The position makes sense.  Still look at the probable 
outcomes:

1.  Technology for which no patents exist is likely 
to be research.  There is typically a ten year span 
from lab to shelf for this.  No standard is needed. 
A specification for such that speeds that up or 
forces convergence can be a useful artifact.

2.  Technology for which patents exist is likely 
to be past research and into productization.  For 
this, some investment of resources has occurred. 
The holder of this intellectual property has to 
decide how to recoup this or donate it in the 
public interest which may or may not coincide 
with the interests of the holder.   This is 
an individual decision.

3.  Should the W3C decide to work on an item 
1 technology, the problems are not patents.  
Should the W3C decide to work on an item 2 
technology, it cannot force a member to surrender 
its intellectual property rights.  If the holder 
does not relinquish rights or offer an RF agreement, it 
can only work around a patent or declare such 
technology out of bounds for W3C specifications. 
It is possible that the workaround may result in 
a lower quality technology that has to take its 
chance in the marketplace, or it may result in a 
superior technology.  Either result is reasonable.

4.  Market will greatly influenced by the research 
of these companies and those that want to use that 
influence will patent as fast as they can to maintain 
control of the decision.  Since it is possible that 
many patentable items will be in the higher levels 
of technology, patents and proprietary applications 
will abound.   This is also a reasonable outcome.

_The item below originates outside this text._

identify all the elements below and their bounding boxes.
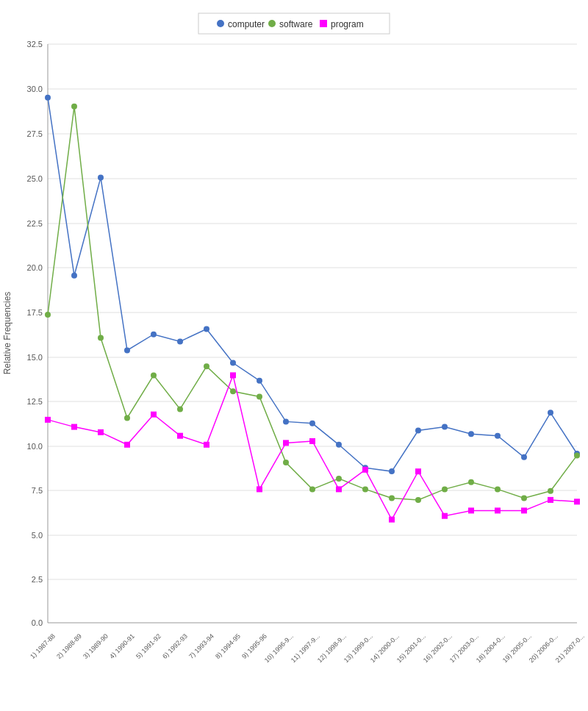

The issue which undergirds many of the 
arguments is cost.  Tim Bray mentions the "toll" 
to get on the Internet.  Others talk about open 
source as if it were a free goldmine for those 
that can exploit the potential (eg, RedHat). 
For the underfunded developer, open source and 
royalty free standards and specifications are a 
means to become BigCos (again, RedHat).  However, 
the cost of creating these is still real and 
in some cases, significant.   One has to ask 
if the public interest is a compelling enough 
argument to require a company that finances its 
research and receives patents to support the 
RedHats of the world.

The other issue is complexity.  Complexity is 
an effective barrier to entry into a market. 
We are all aware of the issues with SGML/HyTime 
that drove some developers to simpler alternatives. 
Some years later, these developers discover that 
the simpler solutions lead to the same complexity 
over time.   Without the enormous publicity and 
developer buyin for the simpler but underpowered 
specifications, emergence is slowed but favors 
the funded developer.   So unless the W3C can 
focus on simpler specifications, the underfunded 
developer is still at a disadvantage regardless 
of the RF status.   The advantage of RF to them 
is to receive gratis, the work of the funded 
companies or the large and sometimes difficult 
to market open source work.   Pursuit of RF 
for any standard or specifcation once again 
leads to the holder making the hard business 
decision to donate a resource and in some 
cases, enable its competitor.

While it is good to do "the right thing" it 
will come back again and again to what Simone 
asks:  "good for whom?".   By insisting on 
RF, we are limiting the options of the W3C 
and that can have reasonable outcomes.  It 
will not of necessity lead the web to its 
full potential unless that potential admits 
the very real possibility that the profitable 
parts of that potential are proprietary and 
require licensing or outright purchase.  In 
this case, the underfunded developer may 
have roughly the same dilemma, but be cut 
out of the option to compete with the same 
technology that a smaller royalty would 
have enabled.

The public, that is the Internet users, 
will have the products in either case and 
the public good will have been served.

len

-----Original Message-----
From: Steven R. Newcomb [mailto:srn@coolheads.com]
Sent: Monday, October 08, 2001 5:47 PM
To: jborden@mediaone.net
Cc: www-patentpolicy-comment@w3.org; xml-dev@lists.xml.org
Subject: [xml-dev] standards vs. the public


The proposed patent policy demands discussion of the
basis on which the policy is being proposed and
defended.  How is the public interest served (or, as
the case may be, not served) by this policy?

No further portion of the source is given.